## AVAILABLE RECORDS:
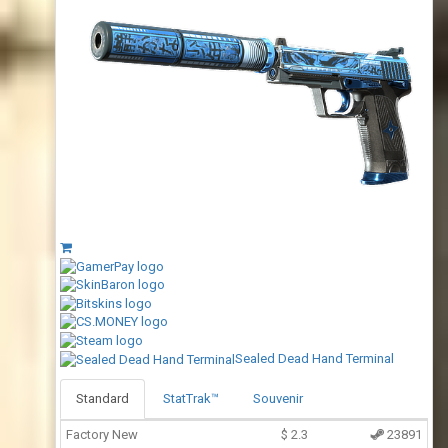
Sealed Dead Hand Terminal
Standard
StatTrak™
Souvenir
Factory New
$
2.3
23891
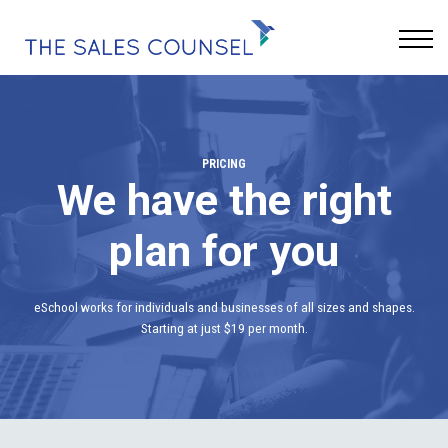
Keynotes
Blog
Sign In
PRICING
We have the right
plan for you
eSchool works for individuals and businesses of all sizes and shapes.
Starting at just $19 per month.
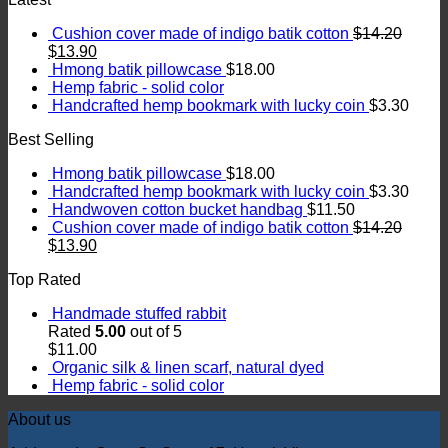
Cushion cover made of indigo batik cotton
$
14.20
$
13.90
Hmong batik pillowcase
$
18.00
Hemp fabric - solid color
Handcrafted hemp bookmark with lucky coin
$
3.30
Best Selling
Hmong batik pillowcase
$
18.00
Handcrafted hemp bookmark with lucky coin
$
3.30
Handwoven cotton bucket handbag
$
11.50
Cushion cover made of indigo batik cotton
$
14.20
$
13.90
Top Rated
Handmade stuffed rabbit
Rated
5.00
out of 5
$
11.00
Organic silk & linen scarf, natural dyed
Hemp fabric - solid color
About us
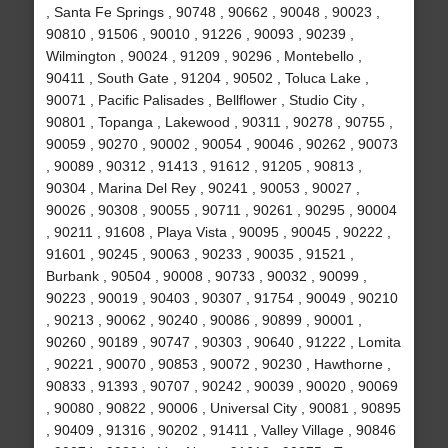
, Santa Fe Springs , 90748 , 90662 , 90048 , 90023 ,
90810 , 91506 , 90010 , 91226 , 90093 , 90239 ,
Wilmington , 90024 , 91209 , 90296 , Montebello ,
90411 , South Gate , 91204 , 90502 , Toluca Lake ,
90071 , Pacific Palisades , Bellflower , Studio City ,
90801 , Topanga , Lakewood , 90311 , 90278 , 90755 ,
90059 , 90270 , 90002 , 90054 , 90046 , 90262 , 90073
, 90089 , 90312 , 91413 , 91612 , 91205 , 90813 ,
90304 , Marina Del Rey , 90241 , 90053 , 90027 ,
90026 , 90308 , 90055 , 90711 , 90261 , 90295 , 90004
, 90211 , 91608 , Playa Vista , 90095 , 90045 , 90222 ,
91601 , 90245 , 90063 , 90233 , 90035 , 91521 ,
Burbank , 90504 , 90008 , 90733 , 90032 , 90099 ,
90223 , 90019 , 90403 , 90307 , 91754 , 90049 , 90210
, 90213 , 90062 , 90240 , 90086 , 90899 , 90001 ,
90260 , 90189 , 90747 , 90303 , 90640 , 91222 , Lomita
, 90221 , 90070 , 90853 , 90072 , 90230 , Hawthorne ,
90833 , 91393 , 90707 , 90242 , 90039 , 90020 , 90069
, 90080 , 90822 , 90006 , Universal City , 90081 , 90895
, 90409 , 91316 , 90202 , 91411 , Valley Village , 90846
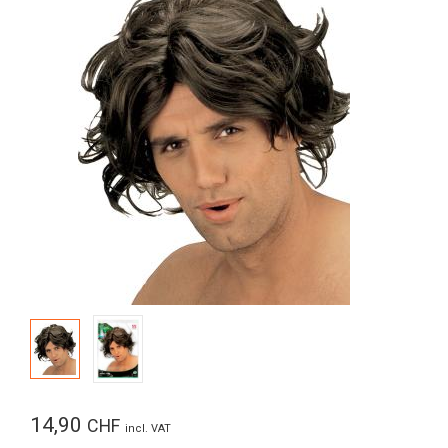
14,90
CHF
incl. VAT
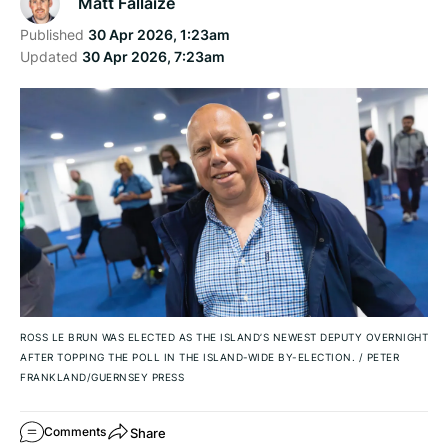
Matt Fallaize
Published
30 Apr 2026, 1:23am
Updated
30 Apr 2026, 7:23am
ROSS LE BRUN WAS ELECTED AS THE ISLAND’S NEWEST DEPUTY OVERNIGHT
AFTER TOPPING THE POLL IN THE ISLAND-WIDE BY-ELECTION.
/
PETER
FRANKLAND/GUERNSEY PRESS
Share
Comments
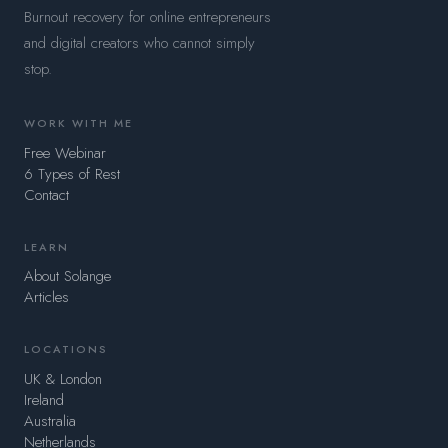
Burnout recovery for online entrepreneurs
and digital creators who cannot simply
stop.
WORK WITH ME
Free Webinar
6 Types of Rest
Contact
LEARN
About Solange
Articles
LOCATIONS
UK & London
Ireland
Australia
Netherlands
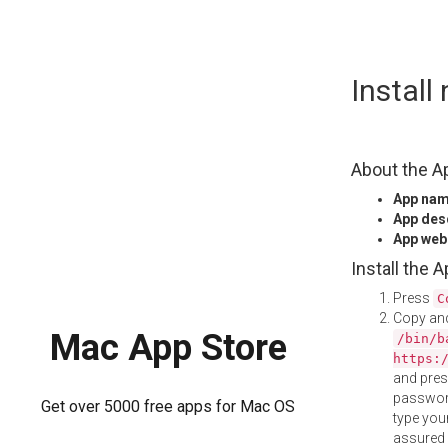
Skip
Install
to
content
About the A
App na
App des
App web
Install the 
Press
C
Copy and
Mac App Store
/bin/b
https:
and pre
password
Get over 5000 free apps for Mac OS
type your
assured i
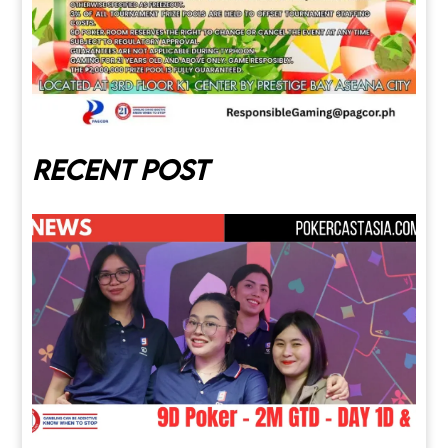
Recent post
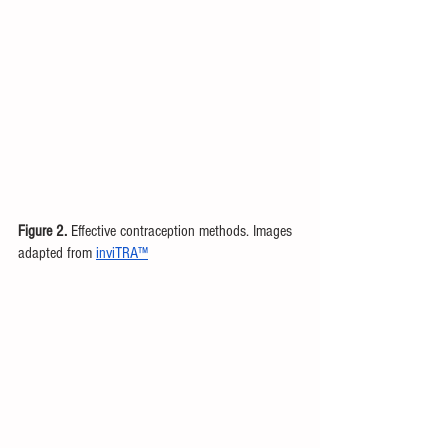
Figure 2.
 Effective contraception methods. Images 
adapted from 
inviTRA™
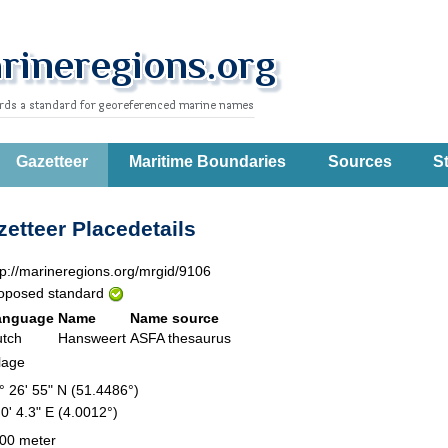
Gazetteer
Maritime Boundaries
Sources
St
etteer Placedetails
tp://marineregions.org/mrgid/9106
oposed standard
anguage
Name
Name source
tch
Hansweert
ASFA thesaurus
llage
° 26' 55" N (51.4486°)
 0' 4.3" E (4.0012°)
00 meter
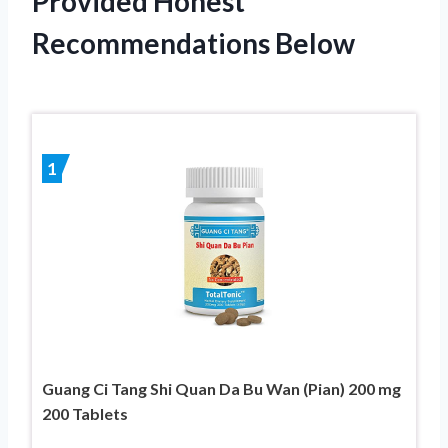
Provided Honest
Recommendations Below
1
Guang Ci Tang Shi Quan Da Bu Wan (Pian) 200 mg
200 Tablets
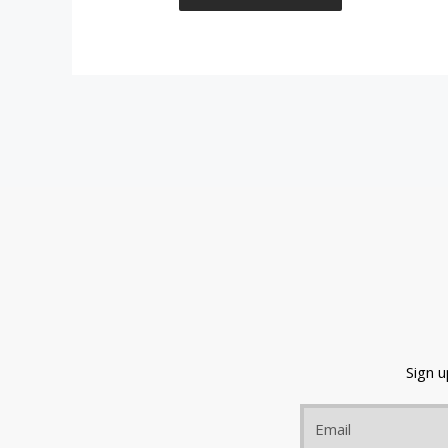
Sign 
Email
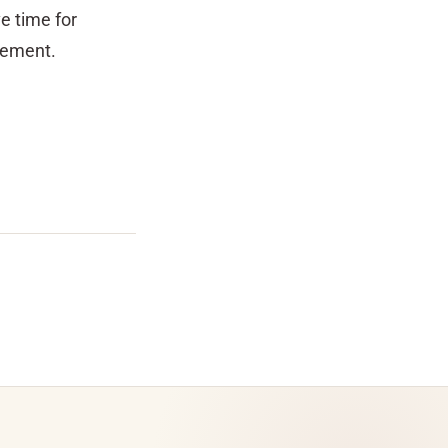
e time for
irement.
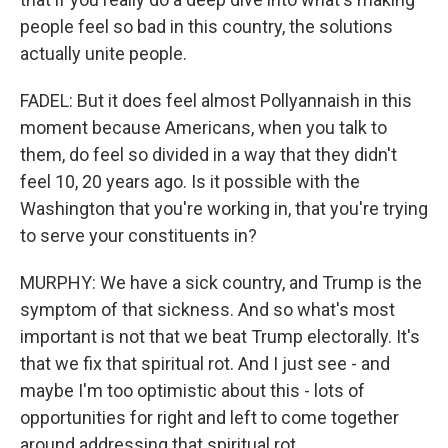
people feel so bad in this country, the solutions
actually unite people.
FADEL: But it does feel almost Pollyannaish in this
moment because Americans, when you talk to
them, do feel so divided in a way that they didn't
feel 10, 20 years ago. Is it possible with the
Washington that you're working in, that you're trying
to serve your constituents in?
MURPHY: We have a sick country, and Trump is the
symptom of that sickness. And so what's most
important is not that we beat Trump electorally. It's
that we fix that spiritual rot. And I just see - and
maybe I'm too optimistic about this - lots of
opportunities for right and left to come together
around addressing that spiritual rot.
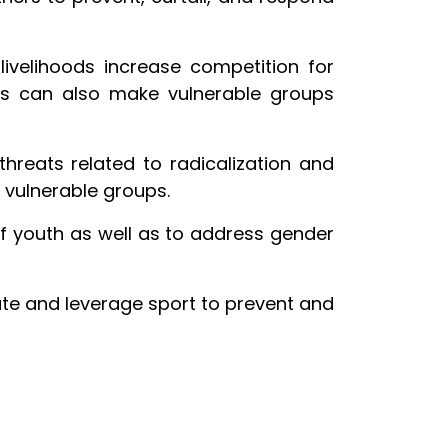
ivelihoods increase competition for
his can also make vulnerable groups
threats related to radicalization and
, vulnerable groups.
 of youth as well as to address gender
te and leverage sport to prevent and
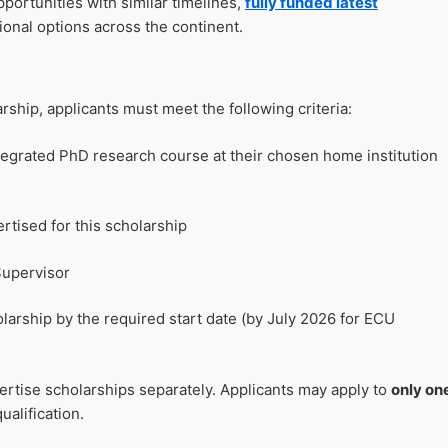
portunities with similar timelines,
fully funded latest
ional options across the continent.
rship, applicants must meet the following criteria:
ntegrated PhD research course at their chosen home institution
ertised for this scholarship
Supervisor
arship by the required start date (by July 2026 for ECU
rtise scholarships separately. Applicants may apply to
only on
ualification.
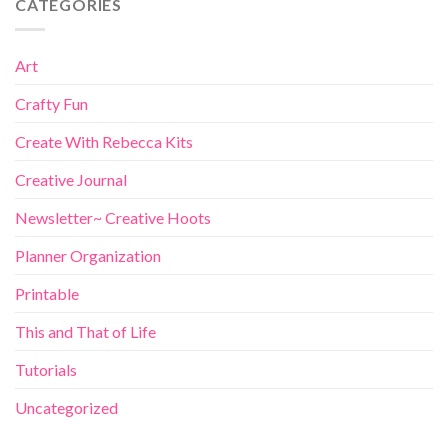
CATEGORIES
Art
Crafty Fun
Create With Rebecca Kits
Creative Journal
Newsletter~ Creative Hoots
Planner Organization
Printable
This and That of Life
Tutorials
Uncategorized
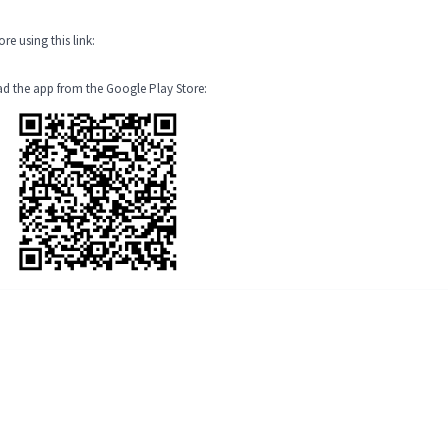
e using this link:
oad the app from the Google Play Store:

## WHAT IS BEING ASKED:
In the records above, locate the lines holding the word "right". Copy each of them.

## PROBLEM SOLUTION:
We have the right
opportunities for right and left to come together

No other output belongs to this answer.